Significado: venerável / originário de Sebaste.
Sebastian provém do latim Sebastianus, por sua vez derivado do grego sebastós, « venerável » ou « digno de veneração » (o equivalente grego do título imperial Augustus). O prenome deve a sua fama a São Sebastião, oficial da guarda pretoriana de Diocleciano martirizado por volta de 288: condenado a morrer perfurado por flechas, sobreviveu ao seu suplício antes de ser finalmente executado. Esta imagem do santo amarrado e perfurado por flechas tornou-se um dos temas mais pintados da arte ocidental.
No mundo hispânico, São Sebastião é invocado como protetor contra a peste e as epidemias, e o seu nome encontra-se por todo o lado no mapa — começando pela cidade de São Sebastião (Donostia), no País Basco. Durante séculos, foi um prenome protetor, profundamente enraizado, invocado em tempos de doença.
Hoje, Sebastian brilha com todo o seu esplendor na América Latina, onde figura entre os prenomes masculinos mais dados, nomeadamente na Colômbia, no Chile, no México e na Argentina. Elegante, longo, sonoro e impregnado de um certo romantismo, oferece ainda diminutivos muito afetuosos (Sebas, Chano) que o tornam próximo e acessível. Soa simultaneamente distinto e résolvemente atual.
Sebastian significa « venerável », e de facto há nele uma dignidade natural, uma calma que impõe respeito sem nunca precisar de elevar a voz. O seu perfil desenha uma grande independência acompanhada de uma bela estabilidade: é alguém que avança ao seu próprio ritmo, com o seu próprio julgamento, difícil de arrastar contra a sua vontade pela corrente. Este temperamento alinha-se plenamente com o do seu santo padroeiro, o mártir que sobreviveu às flechas: a marca de fabrico de Sebastian é a resistência, essa capacidade de aguentar os golpes e permanecer de pé.
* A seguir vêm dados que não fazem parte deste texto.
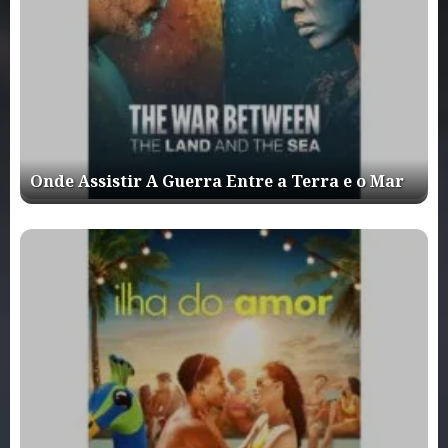
Onde Assistir A Guerra Entre a Terra e o Mar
Sob esta solidez bate uma sensibilidade bem real. Sebastian não é um bloco de pedra: ele combina a resistência com uma fibra sensível que a iconografia do seu santo — tão pintada, tão romântica — alimentou durante séculos. Ele tende a empenhar-se pelo que acredita, a defender os seus e a manter-se firme numa causa quando outros já largaram a toalha.
O ar do tempo combina-lhe perfeitamente. Estrela dos rankings na América Latina, um Sebastian de hoje leva um prenome percebido como elegante, carismático e cheio de estilo, impulsionado pela aura de figuras como o cantor Sebastián Yatra. Os seus diminutivos (Seb, Bastien) ancoram-no no quotidiano e tornam-no próximo, desarmando qualquer excesso de solenidade. Quando falha, é frequentemente por orgulho ou por essa mania toda sua de suportar tudo em silêncio sem pedir ajuda. Mas quando se ergue pelo que conta aos seus olhos, o Sebastian fiel ao seu nome mostra por que razão o chamam venerável: ele resiste, apoia e avança com uma serenidade que os outros têm muita dificuldade em imitar.
Retrato lúdico, para levar com um sorriso.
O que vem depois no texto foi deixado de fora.